How have cell and gene therapies fared in cost-effectiveness HTAs to date?
At ISPOR Europe 2020, P4A presented a poster which analysed the cost per quality-adjusted life year (QALY) outcomes and HTA recommendations of three CGT case studies: Kymriah, Yescarta and Luxturna. Results were compared across HTA organisations in Canada, the United States, England, Scotland, the Netherlands, and Sweden. The research aimed to understand the varying assessment methodologies across the HTA organisations, and how this may impact cost-effectiveness outcomes for CGTs.
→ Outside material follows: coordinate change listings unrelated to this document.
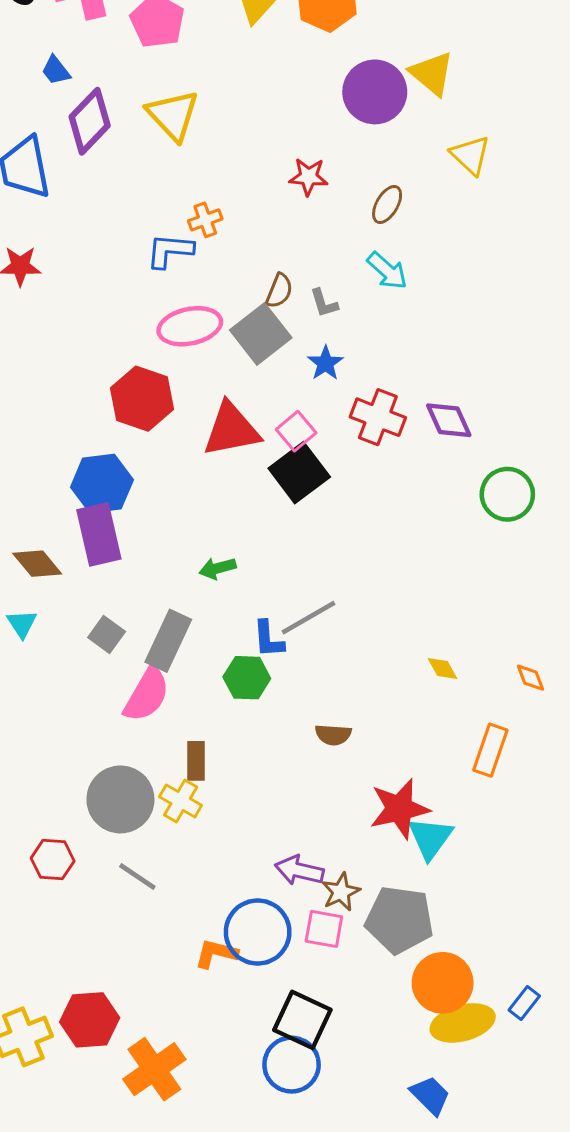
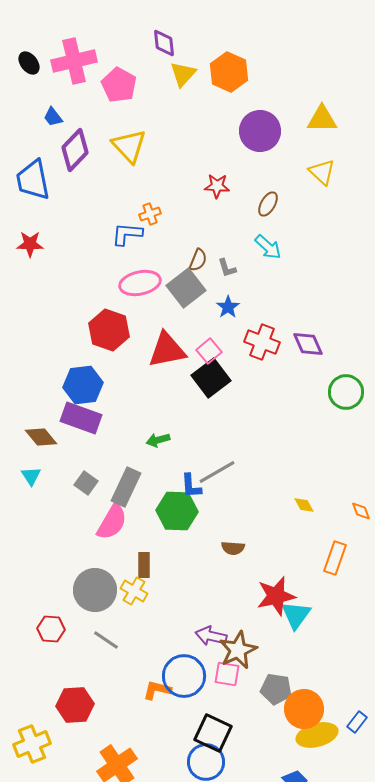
yellow triangle: (432, 73) -> (322, 119), moved, turned -40
purple rectangle: (99, 534) -> (81, 418), turned -57
green hexagon: (247, 678) -> (177, 511), size x1.4
brown star: (341, 892) -> (238, 650), size x1.5
gray pentagon: (399, 920) -> (276, 689), moved, size x0.7
red hexagon: (90, 1020) -> (75, 705), moved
The key learnings from the research were:
- Several HTA organisations use process modifications for high-cost therapies, but few of these are specific to CGTs
- Cost per QALY outcomes for individual CGTs can vary across markets
- HTA outcomes for Kymriah, Yescarta and Luxturna in these markets have been largely positive
Even though HTA outcomes for Kymriah, Yescarta and Luxturna were largely positive in these markets included in our research, this could be driven in part by the nature of the conditions they are approved to treat – cancers and rare diseases. Higher cost per QALY outcomes, resulting from a higher willingness to pay from HTA organisations, are more likely to be acceptable for CGTs approved for orphan and oncology indications. As more CGTs come to market, and particularly in more prevalent indications, they will likely have to face tougher cost-effectiveness thresholds.
The current P&R model may not be sustainable as more high-cost CGTs come to market. Healthcare systems will have to adapt to the changing environment to ensure that patient access to therapies not compromised. The move from Italy and Spain towards cost-effectiveness could be an indicator that these markets are preparing to better assess the value of innovative high-cost treatments. As cost-effectiveness analyses will likely become a requirement of an increasing number of HTA assessments in European markets, all manufacturers will be forced to consider their strategies for this even more carefully in the future.